Cervical Radiculopathy vs Thoracic Outlet Syndrome vs Carpal Tunnel

Referred Pain Patterns · 8 min read · 2026-02-07

Introduction

A patient presents with arm pain, numbness, and tingling. Three conditions must be considered: cervical radiculopathy (nerve root compression in the neck), thoracic outlet syndrome (TOS — compression in the costoclavicular space), and carpal tunnel syndrome (median nerve compression at the wrist).
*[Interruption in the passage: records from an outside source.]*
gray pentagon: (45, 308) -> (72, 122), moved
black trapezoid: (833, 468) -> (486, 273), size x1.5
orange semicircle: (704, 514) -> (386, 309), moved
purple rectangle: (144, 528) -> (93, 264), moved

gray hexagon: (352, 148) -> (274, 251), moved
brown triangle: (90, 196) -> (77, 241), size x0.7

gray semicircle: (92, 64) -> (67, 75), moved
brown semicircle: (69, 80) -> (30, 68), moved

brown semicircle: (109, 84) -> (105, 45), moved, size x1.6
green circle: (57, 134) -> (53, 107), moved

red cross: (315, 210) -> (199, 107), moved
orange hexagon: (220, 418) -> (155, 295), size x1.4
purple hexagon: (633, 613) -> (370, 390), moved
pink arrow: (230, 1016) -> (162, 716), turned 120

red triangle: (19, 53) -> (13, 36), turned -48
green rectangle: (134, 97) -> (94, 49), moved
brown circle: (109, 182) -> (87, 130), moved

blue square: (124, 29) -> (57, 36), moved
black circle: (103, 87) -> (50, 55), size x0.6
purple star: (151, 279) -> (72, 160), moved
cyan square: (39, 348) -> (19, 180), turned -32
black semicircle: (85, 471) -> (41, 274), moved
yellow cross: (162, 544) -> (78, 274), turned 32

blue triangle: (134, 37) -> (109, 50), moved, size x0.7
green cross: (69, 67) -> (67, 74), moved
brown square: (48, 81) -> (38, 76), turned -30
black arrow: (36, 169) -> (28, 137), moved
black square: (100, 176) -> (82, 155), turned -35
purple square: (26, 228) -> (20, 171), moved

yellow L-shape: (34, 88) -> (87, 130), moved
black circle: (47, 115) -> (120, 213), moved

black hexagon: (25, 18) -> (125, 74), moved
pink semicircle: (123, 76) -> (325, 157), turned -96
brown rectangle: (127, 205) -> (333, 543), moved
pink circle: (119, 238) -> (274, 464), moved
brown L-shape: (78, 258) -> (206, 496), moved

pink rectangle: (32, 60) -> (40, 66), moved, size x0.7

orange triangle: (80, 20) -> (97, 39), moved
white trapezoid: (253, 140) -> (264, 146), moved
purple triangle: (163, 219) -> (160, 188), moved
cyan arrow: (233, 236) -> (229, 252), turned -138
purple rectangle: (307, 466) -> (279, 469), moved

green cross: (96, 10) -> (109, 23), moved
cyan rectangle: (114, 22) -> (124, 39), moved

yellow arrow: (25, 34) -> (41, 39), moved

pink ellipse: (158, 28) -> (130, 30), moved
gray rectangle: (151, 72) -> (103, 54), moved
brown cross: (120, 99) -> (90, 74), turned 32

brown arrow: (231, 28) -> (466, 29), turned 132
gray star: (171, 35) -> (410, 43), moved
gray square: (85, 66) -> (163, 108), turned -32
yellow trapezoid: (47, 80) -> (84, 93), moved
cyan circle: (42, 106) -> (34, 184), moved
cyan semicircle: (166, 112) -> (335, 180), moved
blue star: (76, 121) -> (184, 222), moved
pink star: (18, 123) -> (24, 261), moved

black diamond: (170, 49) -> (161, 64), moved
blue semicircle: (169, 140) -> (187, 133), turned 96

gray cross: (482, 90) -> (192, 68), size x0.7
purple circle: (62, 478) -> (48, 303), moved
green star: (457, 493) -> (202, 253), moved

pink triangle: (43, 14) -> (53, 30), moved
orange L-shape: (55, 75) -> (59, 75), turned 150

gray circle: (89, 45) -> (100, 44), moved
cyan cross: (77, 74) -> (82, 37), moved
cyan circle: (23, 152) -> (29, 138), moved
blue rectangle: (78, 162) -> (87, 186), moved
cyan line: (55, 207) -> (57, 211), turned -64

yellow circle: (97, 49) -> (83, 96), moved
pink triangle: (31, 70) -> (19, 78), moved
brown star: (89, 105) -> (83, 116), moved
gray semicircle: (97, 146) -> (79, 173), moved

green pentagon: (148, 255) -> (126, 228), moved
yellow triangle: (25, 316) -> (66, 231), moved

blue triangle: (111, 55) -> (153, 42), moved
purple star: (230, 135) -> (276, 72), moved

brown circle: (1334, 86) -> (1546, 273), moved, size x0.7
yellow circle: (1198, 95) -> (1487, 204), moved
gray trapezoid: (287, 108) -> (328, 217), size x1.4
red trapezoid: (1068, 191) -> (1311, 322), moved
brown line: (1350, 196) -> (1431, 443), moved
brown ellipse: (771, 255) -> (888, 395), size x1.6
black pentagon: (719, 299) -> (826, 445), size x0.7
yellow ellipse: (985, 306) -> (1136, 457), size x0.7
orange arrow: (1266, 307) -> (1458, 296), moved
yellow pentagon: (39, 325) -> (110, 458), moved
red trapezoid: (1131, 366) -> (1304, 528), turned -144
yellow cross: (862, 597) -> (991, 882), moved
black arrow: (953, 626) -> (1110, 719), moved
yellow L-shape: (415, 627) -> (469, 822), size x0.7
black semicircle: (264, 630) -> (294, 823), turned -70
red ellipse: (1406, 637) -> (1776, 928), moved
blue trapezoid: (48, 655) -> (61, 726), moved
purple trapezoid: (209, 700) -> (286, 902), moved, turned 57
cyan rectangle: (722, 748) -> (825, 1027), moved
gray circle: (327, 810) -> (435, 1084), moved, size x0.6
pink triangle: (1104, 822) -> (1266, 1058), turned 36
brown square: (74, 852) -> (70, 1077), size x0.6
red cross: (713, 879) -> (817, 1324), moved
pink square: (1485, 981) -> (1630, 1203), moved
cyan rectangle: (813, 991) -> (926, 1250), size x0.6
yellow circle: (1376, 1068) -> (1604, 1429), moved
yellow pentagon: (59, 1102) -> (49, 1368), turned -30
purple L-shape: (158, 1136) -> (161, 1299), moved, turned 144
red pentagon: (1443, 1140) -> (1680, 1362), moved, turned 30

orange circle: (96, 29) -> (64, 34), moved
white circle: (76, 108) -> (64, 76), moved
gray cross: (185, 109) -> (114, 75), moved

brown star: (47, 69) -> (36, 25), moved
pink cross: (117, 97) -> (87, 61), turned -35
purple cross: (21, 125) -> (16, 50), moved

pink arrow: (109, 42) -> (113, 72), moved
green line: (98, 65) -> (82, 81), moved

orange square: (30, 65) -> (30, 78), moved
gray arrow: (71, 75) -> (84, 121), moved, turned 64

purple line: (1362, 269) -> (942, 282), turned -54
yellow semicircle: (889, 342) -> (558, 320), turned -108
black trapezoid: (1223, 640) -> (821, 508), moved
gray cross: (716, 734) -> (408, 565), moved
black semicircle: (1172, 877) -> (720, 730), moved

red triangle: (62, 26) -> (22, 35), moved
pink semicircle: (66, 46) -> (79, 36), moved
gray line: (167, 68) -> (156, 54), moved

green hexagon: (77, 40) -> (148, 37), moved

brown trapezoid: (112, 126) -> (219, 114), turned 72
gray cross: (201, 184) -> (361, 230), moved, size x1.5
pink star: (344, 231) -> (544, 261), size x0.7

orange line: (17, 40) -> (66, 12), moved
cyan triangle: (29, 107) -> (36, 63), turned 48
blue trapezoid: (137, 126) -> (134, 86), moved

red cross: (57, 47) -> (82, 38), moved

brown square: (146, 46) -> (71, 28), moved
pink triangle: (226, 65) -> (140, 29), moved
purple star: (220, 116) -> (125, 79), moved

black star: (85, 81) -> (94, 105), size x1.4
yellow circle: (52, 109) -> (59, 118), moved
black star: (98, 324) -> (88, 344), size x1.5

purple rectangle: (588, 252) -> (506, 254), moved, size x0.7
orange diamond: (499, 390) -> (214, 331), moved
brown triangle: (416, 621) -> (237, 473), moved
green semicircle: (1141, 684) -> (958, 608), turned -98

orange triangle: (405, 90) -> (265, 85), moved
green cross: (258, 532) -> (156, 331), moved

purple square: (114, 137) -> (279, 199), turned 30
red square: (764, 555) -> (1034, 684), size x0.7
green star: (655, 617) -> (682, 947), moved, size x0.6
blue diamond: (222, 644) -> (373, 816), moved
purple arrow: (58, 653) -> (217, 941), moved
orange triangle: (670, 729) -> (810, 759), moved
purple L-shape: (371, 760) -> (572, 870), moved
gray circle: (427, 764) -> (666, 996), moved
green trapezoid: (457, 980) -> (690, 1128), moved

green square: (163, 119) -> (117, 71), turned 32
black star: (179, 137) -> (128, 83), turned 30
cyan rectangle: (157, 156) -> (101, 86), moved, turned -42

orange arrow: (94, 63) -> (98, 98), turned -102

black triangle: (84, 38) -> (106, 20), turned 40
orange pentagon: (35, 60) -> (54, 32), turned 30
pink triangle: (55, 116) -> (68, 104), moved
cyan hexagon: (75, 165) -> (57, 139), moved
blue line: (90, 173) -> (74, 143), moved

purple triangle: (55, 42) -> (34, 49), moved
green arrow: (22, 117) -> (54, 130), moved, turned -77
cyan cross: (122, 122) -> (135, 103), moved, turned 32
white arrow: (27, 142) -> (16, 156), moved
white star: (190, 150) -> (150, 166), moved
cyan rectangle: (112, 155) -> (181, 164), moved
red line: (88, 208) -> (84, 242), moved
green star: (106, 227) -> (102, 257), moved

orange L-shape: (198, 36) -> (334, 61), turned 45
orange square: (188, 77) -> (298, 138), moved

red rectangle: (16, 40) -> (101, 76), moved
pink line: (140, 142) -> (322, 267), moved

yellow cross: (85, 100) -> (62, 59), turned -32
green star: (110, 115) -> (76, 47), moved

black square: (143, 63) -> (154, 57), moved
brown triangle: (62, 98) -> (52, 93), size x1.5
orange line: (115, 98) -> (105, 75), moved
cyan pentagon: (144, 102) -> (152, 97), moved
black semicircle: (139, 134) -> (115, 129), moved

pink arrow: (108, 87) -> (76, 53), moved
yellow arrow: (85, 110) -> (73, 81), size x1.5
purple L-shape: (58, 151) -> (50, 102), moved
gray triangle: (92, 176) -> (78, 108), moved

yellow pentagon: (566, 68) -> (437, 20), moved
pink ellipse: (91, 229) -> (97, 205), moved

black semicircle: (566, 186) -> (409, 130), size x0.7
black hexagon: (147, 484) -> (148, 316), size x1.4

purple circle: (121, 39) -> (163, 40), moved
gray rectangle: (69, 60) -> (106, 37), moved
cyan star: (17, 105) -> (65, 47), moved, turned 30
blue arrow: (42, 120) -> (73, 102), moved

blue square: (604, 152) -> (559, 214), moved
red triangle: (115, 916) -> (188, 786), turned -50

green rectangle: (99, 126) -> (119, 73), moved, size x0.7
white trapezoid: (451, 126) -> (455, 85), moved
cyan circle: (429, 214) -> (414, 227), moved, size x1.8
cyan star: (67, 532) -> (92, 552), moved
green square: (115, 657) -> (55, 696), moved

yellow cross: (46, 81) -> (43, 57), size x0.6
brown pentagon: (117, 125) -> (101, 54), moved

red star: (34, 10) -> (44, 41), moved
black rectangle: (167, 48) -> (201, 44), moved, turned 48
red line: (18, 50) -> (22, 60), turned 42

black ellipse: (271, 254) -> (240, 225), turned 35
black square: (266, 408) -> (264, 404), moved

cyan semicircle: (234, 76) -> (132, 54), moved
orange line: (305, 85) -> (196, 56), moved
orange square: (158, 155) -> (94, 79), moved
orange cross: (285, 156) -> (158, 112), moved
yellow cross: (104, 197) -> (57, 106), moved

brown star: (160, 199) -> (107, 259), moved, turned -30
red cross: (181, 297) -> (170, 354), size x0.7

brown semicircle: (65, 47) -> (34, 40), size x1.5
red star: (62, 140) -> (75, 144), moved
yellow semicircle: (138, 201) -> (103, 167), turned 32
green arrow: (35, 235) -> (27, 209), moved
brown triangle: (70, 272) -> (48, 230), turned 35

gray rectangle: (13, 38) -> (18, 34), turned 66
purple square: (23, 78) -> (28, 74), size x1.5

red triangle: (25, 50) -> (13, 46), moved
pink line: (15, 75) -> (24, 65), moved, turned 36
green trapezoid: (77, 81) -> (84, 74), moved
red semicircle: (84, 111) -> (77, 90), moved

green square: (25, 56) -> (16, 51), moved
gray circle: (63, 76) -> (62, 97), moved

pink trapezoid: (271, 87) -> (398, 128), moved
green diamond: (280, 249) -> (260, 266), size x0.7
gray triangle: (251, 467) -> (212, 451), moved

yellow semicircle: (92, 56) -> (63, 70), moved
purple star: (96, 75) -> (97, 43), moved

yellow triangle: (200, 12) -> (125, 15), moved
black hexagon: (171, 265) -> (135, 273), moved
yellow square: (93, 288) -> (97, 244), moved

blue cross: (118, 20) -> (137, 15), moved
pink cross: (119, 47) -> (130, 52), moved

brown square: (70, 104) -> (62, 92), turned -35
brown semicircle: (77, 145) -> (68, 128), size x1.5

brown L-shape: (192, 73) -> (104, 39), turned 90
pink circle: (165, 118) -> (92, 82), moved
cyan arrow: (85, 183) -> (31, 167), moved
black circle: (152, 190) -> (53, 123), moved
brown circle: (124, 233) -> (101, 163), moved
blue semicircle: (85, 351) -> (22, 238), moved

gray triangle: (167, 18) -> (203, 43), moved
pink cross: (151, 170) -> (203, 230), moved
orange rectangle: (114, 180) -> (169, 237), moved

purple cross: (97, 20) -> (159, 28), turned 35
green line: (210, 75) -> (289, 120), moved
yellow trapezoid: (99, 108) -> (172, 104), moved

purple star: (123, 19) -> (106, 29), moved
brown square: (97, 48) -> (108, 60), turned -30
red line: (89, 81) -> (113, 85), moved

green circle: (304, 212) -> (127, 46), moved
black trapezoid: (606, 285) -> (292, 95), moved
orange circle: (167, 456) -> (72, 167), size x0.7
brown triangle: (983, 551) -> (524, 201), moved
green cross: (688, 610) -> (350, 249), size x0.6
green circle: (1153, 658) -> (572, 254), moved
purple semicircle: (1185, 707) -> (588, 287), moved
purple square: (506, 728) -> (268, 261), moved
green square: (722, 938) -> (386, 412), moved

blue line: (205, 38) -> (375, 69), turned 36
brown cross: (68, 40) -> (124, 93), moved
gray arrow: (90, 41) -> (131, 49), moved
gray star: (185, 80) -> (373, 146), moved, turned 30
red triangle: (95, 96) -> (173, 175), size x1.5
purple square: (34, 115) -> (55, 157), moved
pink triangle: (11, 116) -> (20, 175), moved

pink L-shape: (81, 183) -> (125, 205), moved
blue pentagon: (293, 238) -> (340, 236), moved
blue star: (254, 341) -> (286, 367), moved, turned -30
Each produces upper limb symptoms, but the patterns are distinct.

Cervical Radiculopathy

Cause: Disc herniation or foraminal stenosis compressing a cervical nerve root.

Pattern: Symptoms follow a dermatomal distribution. C6 radiculopathy affects the thumb and index finger. C7 affects the middle finger. C8 affects the ring and little finger. Pain radiates from the neck down the arm in a predictable path.

Key findings:

  • Neck pain with radicular radiation
  • Dermatomal sensory loss
  • Myotomal weakness (C5 — deltoid, C6 — biceps/wrist extensors, C7 — triceps/wrist flexors, C8 — finger flexors/intrinsics)
  • Reflex changes (C5–6 biceps, C7 triceps)
  • Spurling's test positive (axial compression with extension and rotation reproduces radicular symptoms)

Thoracic Outlet Syndrome

Cause: Compression of the brachial plexus and/or subclavian vessels between the scalene muscles, first rib, and clavicle.

Pattern: Symptoms are often vague and do not follow a single nerve or dermatome. Patients describe diffuse arm heaviness, numbness in the medial forearm and hand (lower trunk/C8–T1 territory), and symptoms provoked by overhead positions.

Key findings:

  • Symptoms with arms overhead (hanging washing, sleeping with arms up)
  • Medial forearm and hand numbness (ulnar distribution)
  • Possible vascular symptoms: pallor, coolness, Raynaud's-like color changes
  • Roos test (elevated arm stress test — 3 minutes of opening/closing fists with arms at 90° abduction)
  • Adson's test, Wright's test (though specificity is debated)
  • No dermatomal pattern, no reflex changes

Carpal Tunnel Syndrome

Cause: Median nerve compression beneath the flexor retinaculum.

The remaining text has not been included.